◆ What the task requires ◆
Begin at the top of the records and copy each line exactly. The line containing "Task: Click on the 网站地图" is the last one to include.

:: The data ::

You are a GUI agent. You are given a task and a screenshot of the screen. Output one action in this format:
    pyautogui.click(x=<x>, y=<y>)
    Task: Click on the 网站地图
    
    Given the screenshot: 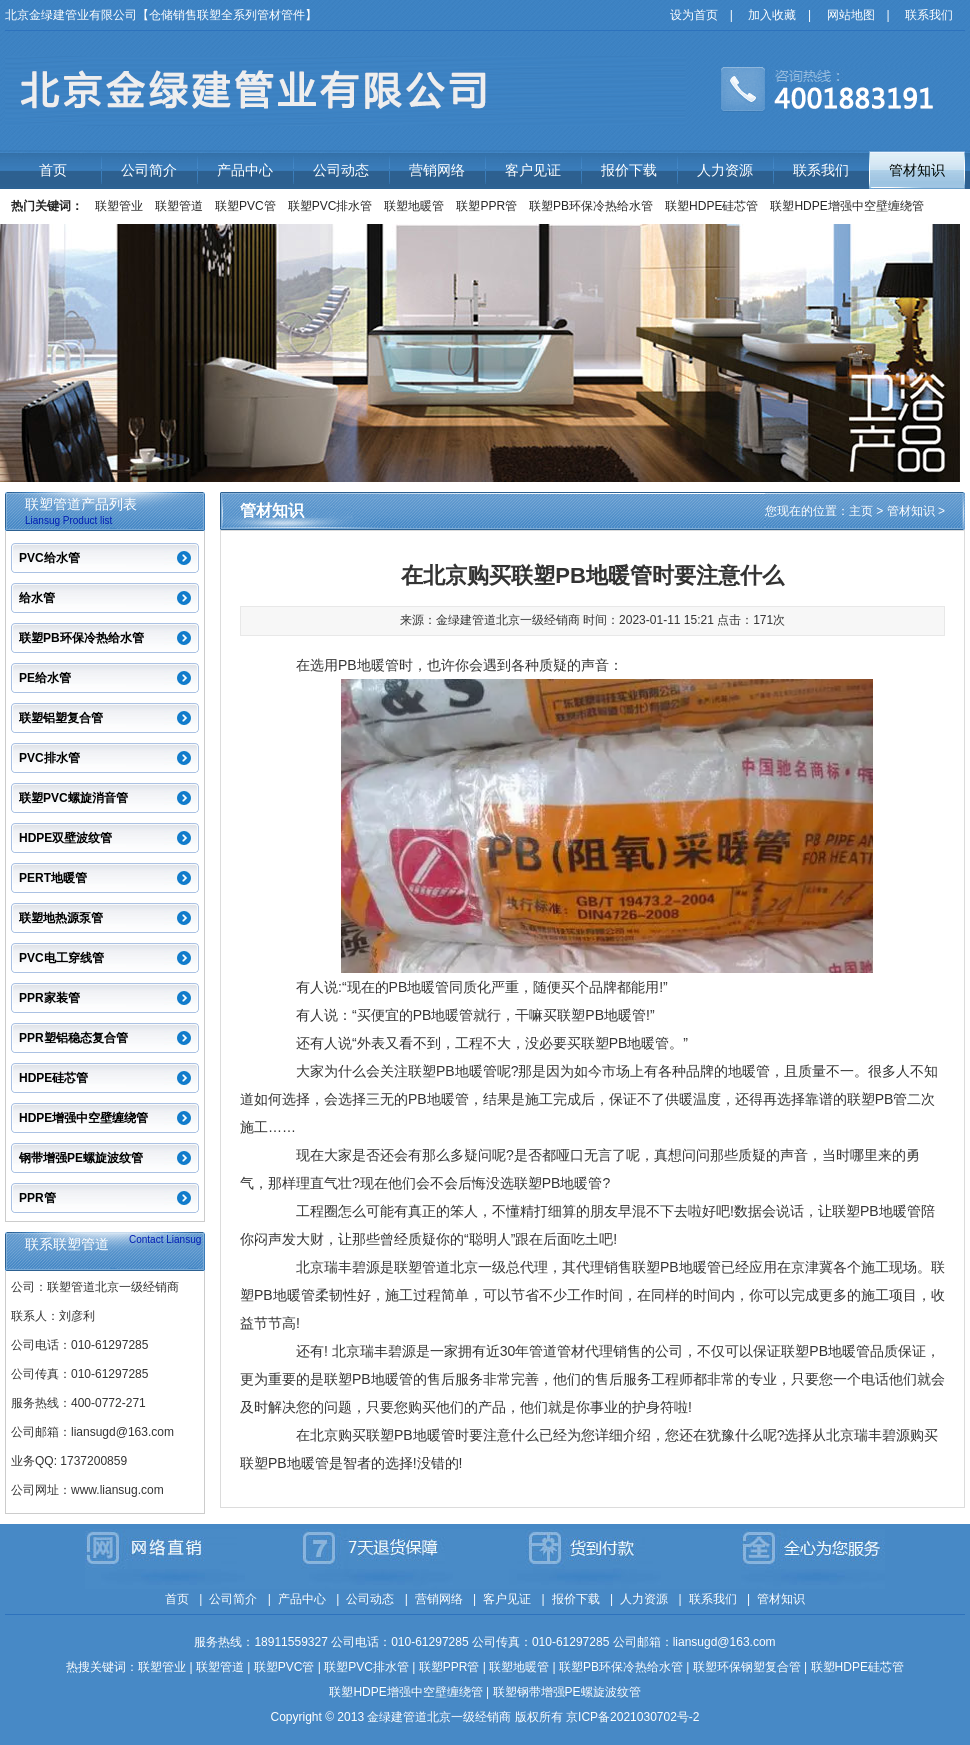 What is the action you would take?
    pyautogui.click(x=851, y=15)
    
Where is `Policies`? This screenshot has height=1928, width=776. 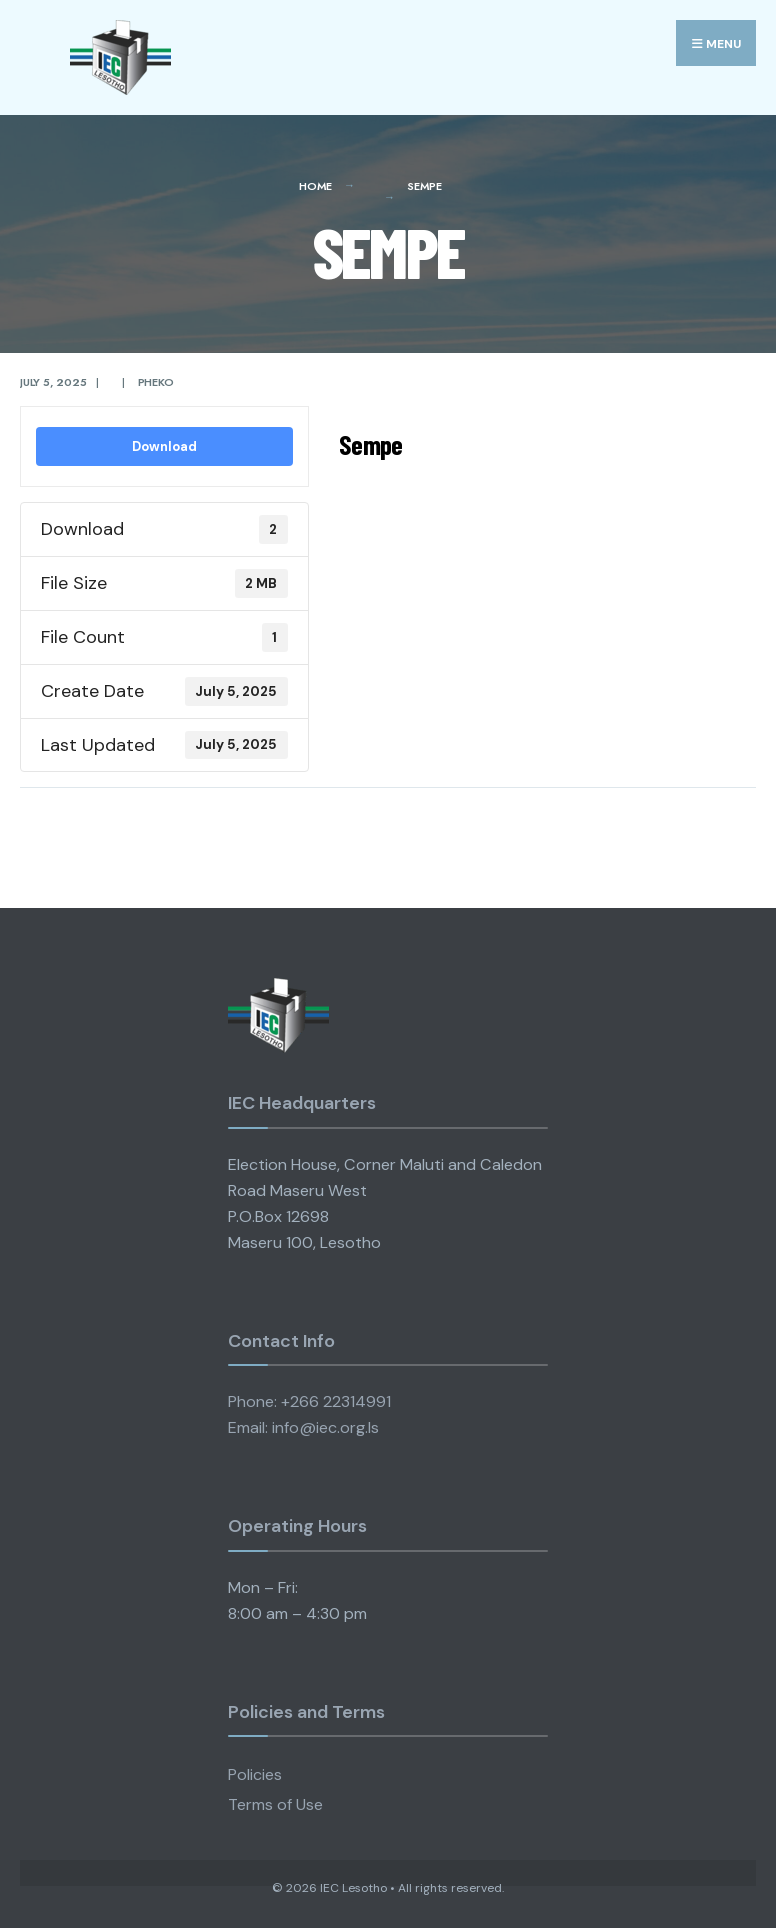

:::

◆ Answer to this problem ◆
You are a GUI agent. You are given a task and a screenshot of the screen. Output one action in this format:
    pyautogui.click(x=<x>, y=<y>)
    Task: Click on the 网站地图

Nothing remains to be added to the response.